Screening brings its own challenges. We sampled several screening platforms in the course of our efforts, including fragment screening using ligand-observed nuclear magnetic resonance (NMR), DNA-encoded libraries (DEL), and SEC-MS. Each of these platforms is thoroughly vetted in protein world, but using them on RNA can yield surprising results. Each yielded some insights; for example, fragment screening gave good hits, but advancing them against the conformational dynamism of RNA was problematic. And unproductive interactions between the RNA target and the DNA barcodes complicated DEL screening. Size-exclusion chromatography-mass spectrometry (SEC‑MS), also called affinity selection-mass spectrometry (AS-MS), when screened against good ASTs, proved a reliable source of new, drug-like, RNA-targeted small-molecule ligands.
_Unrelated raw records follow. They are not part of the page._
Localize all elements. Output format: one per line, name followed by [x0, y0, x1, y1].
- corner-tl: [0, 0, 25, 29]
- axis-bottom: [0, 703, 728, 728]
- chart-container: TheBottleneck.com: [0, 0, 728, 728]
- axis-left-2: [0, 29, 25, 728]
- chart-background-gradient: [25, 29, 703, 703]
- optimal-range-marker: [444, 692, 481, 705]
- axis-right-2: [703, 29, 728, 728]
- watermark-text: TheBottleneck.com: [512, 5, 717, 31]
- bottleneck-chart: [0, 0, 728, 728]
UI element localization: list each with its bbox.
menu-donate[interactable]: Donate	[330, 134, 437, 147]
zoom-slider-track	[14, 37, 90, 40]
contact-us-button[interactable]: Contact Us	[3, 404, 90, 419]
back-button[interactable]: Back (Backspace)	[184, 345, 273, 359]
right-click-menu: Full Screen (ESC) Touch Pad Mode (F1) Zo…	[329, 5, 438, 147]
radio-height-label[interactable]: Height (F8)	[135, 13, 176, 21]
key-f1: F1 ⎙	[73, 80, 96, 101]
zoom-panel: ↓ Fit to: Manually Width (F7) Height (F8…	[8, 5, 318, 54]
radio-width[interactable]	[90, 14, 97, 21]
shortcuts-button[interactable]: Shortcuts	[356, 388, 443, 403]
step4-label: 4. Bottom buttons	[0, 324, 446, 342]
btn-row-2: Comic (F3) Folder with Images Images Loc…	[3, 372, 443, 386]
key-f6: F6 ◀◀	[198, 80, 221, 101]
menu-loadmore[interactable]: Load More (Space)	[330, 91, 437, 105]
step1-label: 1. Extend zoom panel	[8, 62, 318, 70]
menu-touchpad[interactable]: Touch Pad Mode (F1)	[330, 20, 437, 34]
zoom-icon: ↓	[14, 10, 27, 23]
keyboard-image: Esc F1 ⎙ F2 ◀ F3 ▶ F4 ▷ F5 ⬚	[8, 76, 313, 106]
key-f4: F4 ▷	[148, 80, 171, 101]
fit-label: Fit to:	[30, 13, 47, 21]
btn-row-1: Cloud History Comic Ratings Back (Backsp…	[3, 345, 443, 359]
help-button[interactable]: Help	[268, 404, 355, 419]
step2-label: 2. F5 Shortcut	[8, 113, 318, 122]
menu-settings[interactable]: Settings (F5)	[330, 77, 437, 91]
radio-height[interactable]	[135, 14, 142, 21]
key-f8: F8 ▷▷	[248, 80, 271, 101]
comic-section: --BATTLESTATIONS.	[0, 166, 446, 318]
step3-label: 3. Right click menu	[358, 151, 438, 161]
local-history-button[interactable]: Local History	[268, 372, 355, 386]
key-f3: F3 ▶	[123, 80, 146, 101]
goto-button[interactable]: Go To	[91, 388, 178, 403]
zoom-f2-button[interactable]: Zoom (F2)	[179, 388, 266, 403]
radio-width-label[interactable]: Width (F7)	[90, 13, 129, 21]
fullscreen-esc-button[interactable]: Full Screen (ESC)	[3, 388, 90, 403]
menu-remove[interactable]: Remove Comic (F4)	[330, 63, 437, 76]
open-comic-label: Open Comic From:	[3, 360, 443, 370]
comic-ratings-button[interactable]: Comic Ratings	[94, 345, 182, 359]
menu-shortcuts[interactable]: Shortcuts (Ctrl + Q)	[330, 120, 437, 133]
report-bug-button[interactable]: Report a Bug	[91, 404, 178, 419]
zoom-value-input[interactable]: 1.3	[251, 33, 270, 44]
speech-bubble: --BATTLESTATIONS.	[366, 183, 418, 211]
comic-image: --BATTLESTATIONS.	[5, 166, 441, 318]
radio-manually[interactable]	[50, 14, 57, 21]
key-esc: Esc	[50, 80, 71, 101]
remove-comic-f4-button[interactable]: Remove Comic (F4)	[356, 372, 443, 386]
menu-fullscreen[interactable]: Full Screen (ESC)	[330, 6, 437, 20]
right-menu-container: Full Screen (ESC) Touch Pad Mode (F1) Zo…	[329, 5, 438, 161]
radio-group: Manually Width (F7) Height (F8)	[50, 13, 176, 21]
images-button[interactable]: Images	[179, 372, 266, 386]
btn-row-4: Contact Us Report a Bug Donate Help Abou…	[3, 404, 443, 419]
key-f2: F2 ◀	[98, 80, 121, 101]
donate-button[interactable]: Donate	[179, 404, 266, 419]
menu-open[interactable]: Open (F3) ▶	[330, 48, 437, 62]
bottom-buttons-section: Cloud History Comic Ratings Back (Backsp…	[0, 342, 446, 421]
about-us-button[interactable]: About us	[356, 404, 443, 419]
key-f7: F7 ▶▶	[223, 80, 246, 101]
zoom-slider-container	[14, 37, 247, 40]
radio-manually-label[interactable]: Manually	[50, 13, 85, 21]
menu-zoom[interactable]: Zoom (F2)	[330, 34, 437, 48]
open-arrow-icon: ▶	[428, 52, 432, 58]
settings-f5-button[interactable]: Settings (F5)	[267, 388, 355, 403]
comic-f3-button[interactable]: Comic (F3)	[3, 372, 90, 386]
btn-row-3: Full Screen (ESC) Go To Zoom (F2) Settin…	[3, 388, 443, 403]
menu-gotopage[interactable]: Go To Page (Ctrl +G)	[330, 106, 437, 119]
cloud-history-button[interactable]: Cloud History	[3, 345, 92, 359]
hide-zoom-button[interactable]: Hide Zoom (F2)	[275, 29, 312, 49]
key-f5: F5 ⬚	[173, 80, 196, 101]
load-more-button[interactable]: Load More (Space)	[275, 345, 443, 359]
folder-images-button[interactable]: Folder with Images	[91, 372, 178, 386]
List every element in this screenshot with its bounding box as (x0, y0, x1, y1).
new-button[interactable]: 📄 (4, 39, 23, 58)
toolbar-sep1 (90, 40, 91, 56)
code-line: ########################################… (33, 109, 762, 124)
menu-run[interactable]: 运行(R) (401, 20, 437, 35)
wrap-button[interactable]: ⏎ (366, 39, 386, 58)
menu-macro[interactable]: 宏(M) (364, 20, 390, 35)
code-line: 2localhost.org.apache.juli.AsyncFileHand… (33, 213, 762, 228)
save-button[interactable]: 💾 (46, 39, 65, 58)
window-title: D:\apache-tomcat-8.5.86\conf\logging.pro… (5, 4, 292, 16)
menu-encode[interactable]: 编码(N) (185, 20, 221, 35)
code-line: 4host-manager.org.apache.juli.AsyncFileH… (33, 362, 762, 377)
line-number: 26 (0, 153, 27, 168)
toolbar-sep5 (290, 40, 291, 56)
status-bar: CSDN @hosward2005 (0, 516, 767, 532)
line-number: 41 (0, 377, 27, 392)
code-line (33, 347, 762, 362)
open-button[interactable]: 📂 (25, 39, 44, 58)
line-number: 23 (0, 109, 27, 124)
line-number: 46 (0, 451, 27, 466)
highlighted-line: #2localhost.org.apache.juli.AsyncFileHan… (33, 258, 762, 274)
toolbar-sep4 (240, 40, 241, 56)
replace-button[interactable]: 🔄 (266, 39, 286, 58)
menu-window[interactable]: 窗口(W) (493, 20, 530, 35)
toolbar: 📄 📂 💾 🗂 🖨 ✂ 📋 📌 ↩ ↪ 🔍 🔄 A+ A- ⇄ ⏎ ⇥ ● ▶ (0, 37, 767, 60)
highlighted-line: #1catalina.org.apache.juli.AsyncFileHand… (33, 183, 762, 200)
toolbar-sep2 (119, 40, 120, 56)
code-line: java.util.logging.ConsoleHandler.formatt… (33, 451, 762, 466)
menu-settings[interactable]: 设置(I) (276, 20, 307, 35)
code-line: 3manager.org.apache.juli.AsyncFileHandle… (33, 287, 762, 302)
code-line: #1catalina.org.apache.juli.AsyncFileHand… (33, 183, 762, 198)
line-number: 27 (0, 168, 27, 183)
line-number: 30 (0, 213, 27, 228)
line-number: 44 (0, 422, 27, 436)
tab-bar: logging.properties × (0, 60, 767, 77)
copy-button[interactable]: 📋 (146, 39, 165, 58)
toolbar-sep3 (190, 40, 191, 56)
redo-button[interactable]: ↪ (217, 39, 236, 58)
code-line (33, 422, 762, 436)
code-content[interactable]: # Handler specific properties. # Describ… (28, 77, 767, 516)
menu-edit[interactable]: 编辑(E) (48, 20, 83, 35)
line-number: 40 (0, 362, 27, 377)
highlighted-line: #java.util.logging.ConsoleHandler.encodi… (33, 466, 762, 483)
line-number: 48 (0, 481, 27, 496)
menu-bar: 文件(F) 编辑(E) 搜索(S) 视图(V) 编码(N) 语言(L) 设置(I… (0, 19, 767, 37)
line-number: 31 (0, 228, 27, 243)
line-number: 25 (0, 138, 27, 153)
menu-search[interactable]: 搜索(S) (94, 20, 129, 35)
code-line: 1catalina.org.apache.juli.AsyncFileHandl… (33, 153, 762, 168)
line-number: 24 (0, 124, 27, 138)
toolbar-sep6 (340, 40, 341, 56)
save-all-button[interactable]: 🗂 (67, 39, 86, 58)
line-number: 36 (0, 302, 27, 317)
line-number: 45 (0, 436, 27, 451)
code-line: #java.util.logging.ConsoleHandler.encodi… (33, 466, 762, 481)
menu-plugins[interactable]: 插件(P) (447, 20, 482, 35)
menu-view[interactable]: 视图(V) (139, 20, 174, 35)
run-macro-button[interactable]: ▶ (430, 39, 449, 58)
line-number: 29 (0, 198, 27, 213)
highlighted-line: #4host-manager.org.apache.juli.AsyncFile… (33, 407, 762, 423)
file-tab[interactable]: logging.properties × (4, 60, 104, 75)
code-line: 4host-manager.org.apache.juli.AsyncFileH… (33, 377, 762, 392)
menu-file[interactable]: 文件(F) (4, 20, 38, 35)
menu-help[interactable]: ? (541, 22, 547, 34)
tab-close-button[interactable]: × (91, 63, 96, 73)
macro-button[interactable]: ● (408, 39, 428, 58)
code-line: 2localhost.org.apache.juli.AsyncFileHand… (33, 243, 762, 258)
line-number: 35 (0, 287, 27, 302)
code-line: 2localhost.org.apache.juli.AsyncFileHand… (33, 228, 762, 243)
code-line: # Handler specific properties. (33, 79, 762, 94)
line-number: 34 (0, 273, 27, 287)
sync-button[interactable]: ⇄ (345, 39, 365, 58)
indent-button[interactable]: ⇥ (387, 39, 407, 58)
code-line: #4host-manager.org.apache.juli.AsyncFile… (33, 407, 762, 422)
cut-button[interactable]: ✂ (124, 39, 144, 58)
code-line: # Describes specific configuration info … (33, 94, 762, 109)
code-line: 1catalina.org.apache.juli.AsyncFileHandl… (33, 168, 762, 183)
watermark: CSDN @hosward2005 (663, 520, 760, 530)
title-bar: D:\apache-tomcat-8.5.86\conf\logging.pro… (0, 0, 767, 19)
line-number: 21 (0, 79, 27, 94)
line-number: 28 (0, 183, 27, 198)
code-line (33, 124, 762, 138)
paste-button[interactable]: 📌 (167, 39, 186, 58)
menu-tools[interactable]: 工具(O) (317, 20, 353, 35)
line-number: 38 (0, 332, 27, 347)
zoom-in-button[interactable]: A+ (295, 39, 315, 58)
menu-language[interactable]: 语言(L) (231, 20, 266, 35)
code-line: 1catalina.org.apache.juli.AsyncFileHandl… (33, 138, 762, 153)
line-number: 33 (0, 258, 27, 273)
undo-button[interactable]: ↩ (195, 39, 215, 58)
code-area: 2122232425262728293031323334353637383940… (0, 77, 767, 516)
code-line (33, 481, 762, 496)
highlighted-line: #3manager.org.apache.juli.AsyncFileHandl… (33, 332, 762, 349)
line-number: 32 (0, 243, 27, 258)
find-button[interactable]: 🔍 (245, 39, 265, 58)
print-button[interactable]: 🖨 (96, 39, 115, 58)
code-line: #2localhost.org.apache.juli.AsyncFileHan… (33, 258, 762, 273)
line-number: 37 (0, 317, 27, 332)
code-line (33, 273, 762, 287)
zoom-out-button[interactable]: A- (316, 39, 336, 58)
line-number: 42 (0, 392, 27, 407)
Greater than 80% of the many targets that we have now screened using SEC‑MS have provided confirmed ligands, with nearly 100 screens completed.
But do those hits bind the same structures in the wild? That is, given that our probing data above has reassured us that the screened structures accurately reflect the endogenous structures in cells, we should be able to demonstrate that the found ligands also engage the endogenous RNA structures. To this end, we developed a photoaffinity and RNA-seq protocol termed photoaffinity evaluation of RNA ligation-sequencing (PEARL-seq) that, via competition of ligand with cognate photoprobe, shows that the ligand binds (or does not!) the targeted RNA in cells or cell lysates. This information is critical in trying to understand whether cellular phenomenology associated with the ligand can be reasonably attributed to ligand’s engagement of the targeted RNA.
It is perhaps worth noting that data for a ligand’s engagement of an RNA can be employed to other ends. The experiments above, using appropriate primers, are focused on the target RNA of interest. But sequencing the whole transcriptome, after exposure of the cells or cell lysates to photoprobe and photolysis, can tell us what other RNAs are engaged and serve as a measure of inter-RNA binding selectivity. However, binding un-targeted RNAs can be considered a feature rather than a bug: we use photoprobes to identify new RNAs that are engaged and may be candidate targets of interest. We term this empirical approach to target ID “PEARL-diving.”
Many compounds exhibit cellular activity, often broadly consistent with modulating the intended RNA target, but we must develop biological data packages that persuade us that the observed cellular biology can be attributed to the rSM engagement with the intended RNA. PEARL-seq gives us insight into RNA engagement in the cell, but not functional outcomes. One go-to method is to use CRISPR protocols to remove or alter the RNA sub-target; if the rSM induces the same biology in these altered cells, that’s a strong indication that the biological effect derives from an off-target pathway.
We have shared our vision from the very beginning: to find new therapeutic opportunities in the RNA world using RNA-targeted small-molecule medicines (rSMs). To achieve this, we have adapted much of the widely available protein-oriented drug discovery platform and, in many spots, invented new methods. Many elements of our platform rely on new methods that have emerged only in recent years: next-generation sequencing, CRISPR, PEARL-seq, HiBiT, SEC-MS, and chemical probing of RNA. Our ambitious journey has been to aggregate all of these components onto a single, integrated discovery platform that we can operate every day to crack the problem of drugging RNA. As ever, we proceed fearlessly forward.